Change Reviewer checklist
-
Check if the following applies: - The scheduled day and time of execution of the change is appropriate.
- The change plan is technically accurate.
- The change plan includes estimated timing values based on previous testing.
- The change plan includes a viable rollback plan.
- The specified metrics/monitoring dashboards provide sufficient visibility for the change.
-
Check if the following applies: - The complexity of the plan is appropriate for the corresponding risk of the change. (i.e. the plan contains clear details).
- The change plan includes success measures for all steps/milestones during the execution.
- The change adequately minimizes risk within the environment/service.
- The performance implications of executing the change are well-understood and documented.
- The specified metrics/monitoring dashboards provide sufficient visibility for the change.
- If not, is it possible (or necessary) to make changes to observability platforms for added visibility?
- The change has a primary and secondary SRE with knowledge of the details available during the change window.
- The change window has been agreed upon with Release Managers in advance of the change.
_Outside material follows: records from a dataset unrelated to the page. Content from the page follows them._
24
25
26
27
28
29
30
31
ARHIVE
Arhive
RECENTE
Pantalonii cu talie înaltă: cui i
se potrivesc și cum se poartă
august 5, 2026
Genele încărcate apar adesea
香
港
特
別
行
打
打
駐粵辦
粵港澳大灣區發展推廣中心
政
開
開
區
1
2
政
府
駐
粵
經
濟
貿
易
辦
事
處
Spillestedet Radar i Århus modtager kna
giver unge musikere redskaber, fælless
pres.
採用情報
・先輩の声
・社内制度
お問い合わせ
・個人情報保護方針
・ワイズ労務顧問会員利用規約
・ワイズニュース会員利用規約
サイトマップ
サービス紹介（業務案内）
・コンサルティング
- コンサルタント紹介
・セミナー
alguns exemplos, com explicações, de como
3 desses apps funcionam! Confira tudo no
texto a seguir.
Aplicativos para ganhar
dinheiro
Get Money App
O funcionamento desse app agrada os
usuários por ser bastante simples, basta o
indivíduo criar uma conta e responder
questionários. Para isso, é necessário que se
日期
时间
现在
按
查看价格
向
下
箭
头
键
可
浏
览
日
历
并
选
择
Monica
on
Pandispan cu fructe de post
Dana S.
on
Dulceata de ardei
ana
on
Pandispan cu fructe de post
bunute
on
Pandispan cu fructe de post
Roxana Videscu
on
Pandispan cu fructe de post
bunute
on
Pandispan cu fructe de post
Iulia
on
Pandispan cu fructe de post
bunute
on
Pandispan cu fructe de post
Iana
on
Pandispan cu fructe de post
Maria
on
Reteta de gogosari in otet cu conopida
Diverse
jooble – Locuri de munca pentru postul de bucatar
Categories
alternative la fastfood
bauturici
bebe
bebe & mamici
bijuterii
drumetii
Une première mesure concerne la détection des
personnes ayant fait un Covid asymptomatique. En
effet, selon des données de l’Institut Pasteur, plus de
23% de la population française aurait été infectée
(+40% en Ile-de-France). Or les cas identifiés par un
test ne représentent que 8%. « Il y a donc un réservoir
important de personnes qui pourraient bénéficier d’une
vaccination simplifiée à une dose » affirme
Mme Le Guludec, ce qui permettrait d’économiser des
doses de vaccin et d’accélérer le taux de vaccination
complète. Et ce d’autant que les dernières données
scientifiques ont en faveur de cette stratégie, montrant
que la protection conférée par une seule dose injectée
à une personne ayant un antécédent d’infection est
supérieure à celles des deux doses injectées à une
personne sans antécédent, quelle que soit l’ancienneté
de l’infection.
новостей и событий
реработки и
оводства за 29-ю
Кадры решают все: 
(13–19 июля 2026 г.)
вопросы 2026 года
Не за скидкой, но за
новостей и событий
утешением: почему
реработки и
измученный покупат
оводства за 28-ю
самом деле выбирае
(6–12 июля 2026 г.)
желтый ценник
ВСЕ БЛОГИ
If the change is planned for APAC hours, this issue has an agreed pre-change approval.
- The labels blocks deployments and/or blocks feature-flags are applied as necessary.
Change Technician checklist
-
Check if all items below are complete: - The change plan is technically accurate.
- This Change Issue is linked to the appropriate Issue and/or Epic
- Change has been tested in staging and results are noted in a comment on this issue.
- A dry-run has been conducted and results are noted in a comment on this issue.
- The change execution window respects the Production Change Lock periods.
- For C1 and C2 change issues, the change event is added to the GitLab Production calendar.
- For C1 and C2 change issues, the SRE on-call has been informed before the change is rolled out. (In the #production channel, mention
@sre-oncall
and this issue and await their acknowledgement.) - For C1 and C2 change issues, the SRE on-call provided approval with the eoc_approved label on the issue.
- For C1 and C2 change issues, the Infrastructure Manager provided approval with the manager_approved label on the issue.
- Release managers have been informed prior to any C1, C2, or blocks deployments change being rolled out. (In the #production channel, mention
@release-managers
and this issue and await their acknowledgement.) - There are currently no active incidents that are severity1 or severity2
- If the change involves doing maintenance on a database host, an appropriate silence targeting the host(s) should be added for the duration of the change.